=== Begin Enclosure ===

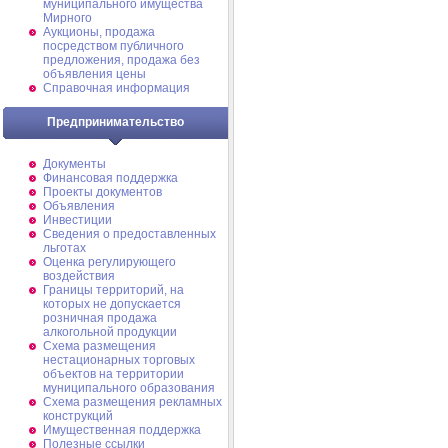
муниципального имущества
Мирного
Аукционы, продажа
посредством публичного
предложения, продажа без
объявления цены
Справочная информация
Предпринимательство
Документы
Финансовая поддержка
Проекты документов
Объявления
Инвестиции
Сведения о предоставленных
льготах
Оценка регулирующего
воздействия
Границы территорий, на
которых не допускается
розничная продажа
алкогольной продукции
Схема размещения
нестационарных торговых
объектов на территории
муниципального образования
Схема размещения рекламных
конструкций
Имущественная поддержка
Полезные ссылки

=== End Enclosure ===
=== Begin Enclosure ===

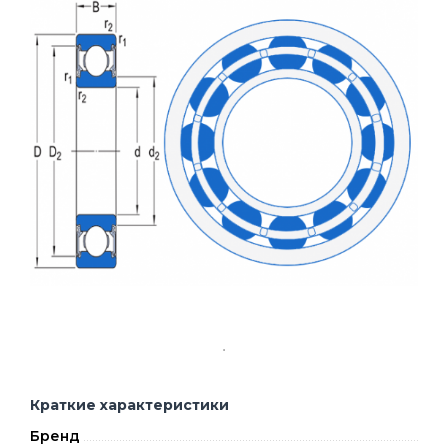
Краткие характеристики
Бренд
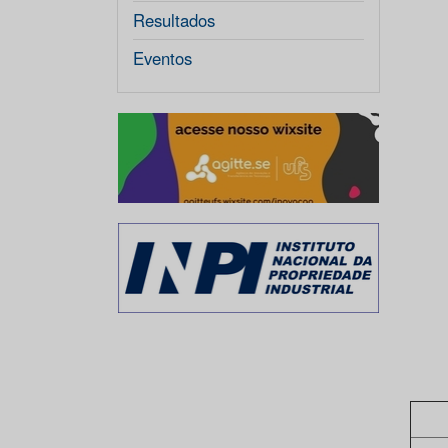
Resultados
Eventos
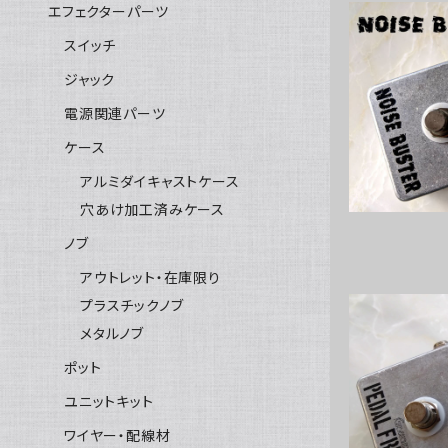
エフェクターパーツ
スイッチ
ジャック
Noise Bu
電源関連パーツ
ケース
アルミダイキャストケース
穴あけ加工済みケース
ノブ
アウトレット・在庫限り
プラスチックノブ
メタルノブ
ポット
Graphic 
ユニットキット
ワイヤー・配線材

=== End Enclosure ===
=== Begin Enclosure ===

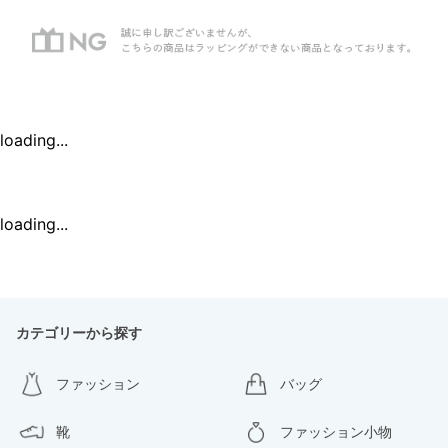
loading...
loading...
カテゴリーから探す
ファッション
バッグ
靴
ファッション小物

=== End Enclosure ===

Your task is to retype the entries verbatim, starting with the line that holds "воздействия" and stopping after the line that holds "Полезные ссылки".

_Answer to this problem_:
воздействия
Границы территорий, на
которых не допускается
розничная продажа
алкогольной продукции
Схема размещения
нестационарных торговых
объектов на территории
муниципального образования
Схема размещения рекламных
конструкций
Имущественная поддержка
Полезные ссылки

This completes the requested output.